Crawl Budget, Uncategorized

5 Ways to Maximize Crawling and Get Indexed Faster

Published on December 6, 2022

min read

Before a website can rank for specific keywords, pages need to be indexed by search engines. But, before search engines can index those pages, they need to get discovered (the process of crawling).

In simple terms, crawling is when a bot follows a link to a page. Once it arrives on the page, it finds all the links on the page and follows them too. It’s an ongoing process, per page, but at some point, there’s a limit to the resources search engines possess. Google, Bing, and other search engines are forced to distribute these resources efficiency and smartly, so they set a crawl budget based on several factors.
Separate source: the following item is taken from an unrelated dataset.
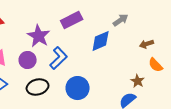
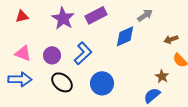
purple star: (39, 36) -> (63, 18), moved
black ellipse: (38, 87) -> (62, 82), turned 55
For example, site architecture and page speed, to name a few.

So, without limiting your site’s performance potential, you need to try and optimize your site’s crawl budget so that you can count on more resources for Google to crawl and, subsequently, index all pages.

In this article, we’ll show you exactly how to do that. We’re going to focus on a different aspect of the crawling process: efficiency. For example, what it is, why it’s important (even for small to medium-sized websites), and how you can improve your crawl budget for JavaScript sites to gain an indexing advantage over your competition.

What is Crawl Efficiency?

As we’ve explored before, a crawled budget is the combination of the crawl rate limit (how fast Google’s crawler can crawl pages without overwhelming the server) and the crawl demand (the number of URLs Google visits in a single crawl).

Suppose we imagine a crawl budget as fuel: The crawl budget is the total amount of gas crawlers that have to work on our site. Of course, as the website grows to thousands or millions of URLs, we’ll need to make sure our crawl budget grows to ensure pages are getting discovered and (re)indexed.

Good to know: it’s not just about how much fuel we have but how we use it. If our crawl budget is wasted on irrelevant pages, managing redirections, or crawler traps, there’s no point in increasing it.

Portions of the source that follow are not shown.